# EXERCISE DESCRIPTION:
Return the following from the records below: each line, word for word, starting with the line that contains "Ziggurat v2020.06.15" and going on through the line that contains "Текстовые, Roguelike", with nothing outside that range.

┌──

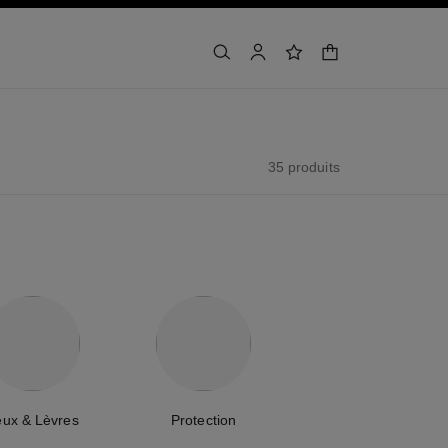
panier
rechercher
mon compte
liste de souhaits
35 produits
eux & Lèvres
Protection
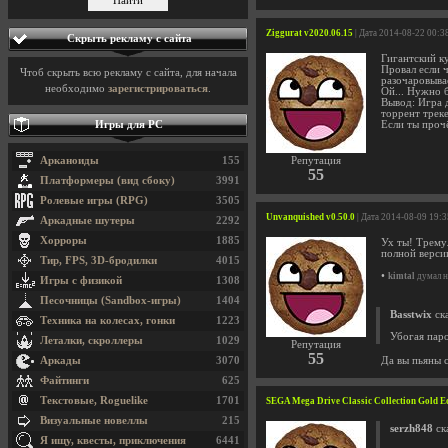
Ziggurat v2020.06.15
| Дата 2014-08-22 00:3
Скрыть рекламу с сайта
Гигантский к
Провал если ч
Чтоб скрыть всю рекламу с сайта, для начала
разочаровыва
необходимо
зарегистрироваться
.
Ой... Нужно б
Вывод: Игра 
торрент треке
Игры для PC
Если ты проч
Арканоиды
155
Репутация
55
Платформеры (вид сбоку)
3991
Ролевые игры (RPG)
3505
Unvanquished v0.50.0
| Дата 2014-08-09 19:
Аркадные шутеры
2292
Хорроры
1885
Ух ты! Трему
полной верси
Тир, FPS, 3D-бродилки
4015
•
kimtal
думал н
Игры с физикой
1308
Песочницы (Sandbox-игры)
1404
Basstwix
ска
Техника на колесах, гонки
1223
Убогая паро
Леталки, скроллеры
1029
Репутация
55
Аркады
3070
Да вы пьяны с
Файтинги
625
Текстовые, Roguelike
1701
SEGA Mega Drive Classic Collection Gold E
Визуальные новеллы
215
serzh848
ска
Я ищу, квесты, приключения
6441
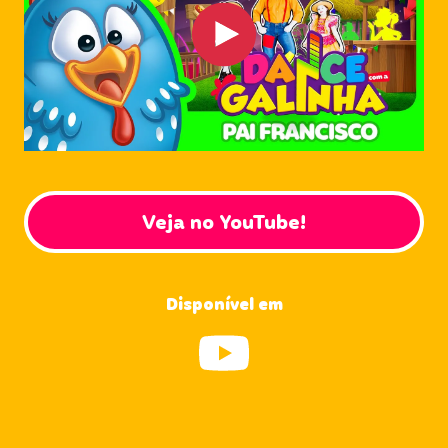
Veja no YouTube!
Disponível em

└──

# REPLY TO THE EXERCISE:
Ziggurat v2020.06.15
| Дата 2014-08-22 00:3
Скрыть рекламу с сайта
Гигантский к
Провал если ч
Чтоб скрыть всю рекламу с сайта, для начала
разочаровыва
необходимо
зарегистрироваться
.
Ой... Нужно б
Вывод: Игра 
торрент треке
Игры для PC
Если ты проч
Арканоиды
155
Репутация
55
Платформеры (вид сбоку)
3991
Ролевые игры (RPG)
3505
Unvanquished v0.50.0
| Дата 2014-08-09 19:
Аркадные шутеры
2292
Хорроры
1885
Ух ты! Трему
полной верси
Тир, FPS, 3D-бродилки
4015
•
kimtal
думал н
Игры с физикой
1308
Песочницы (Sandbox-игры)
1404
Basstwix
ска
Техника на колесах, гонки
1223
Убогая паро
Леталки, скроллеры
1029
Репутация
55
Аркады
3070
Да вы пьяны с
Файтинги
625
Текстовые, Roguelike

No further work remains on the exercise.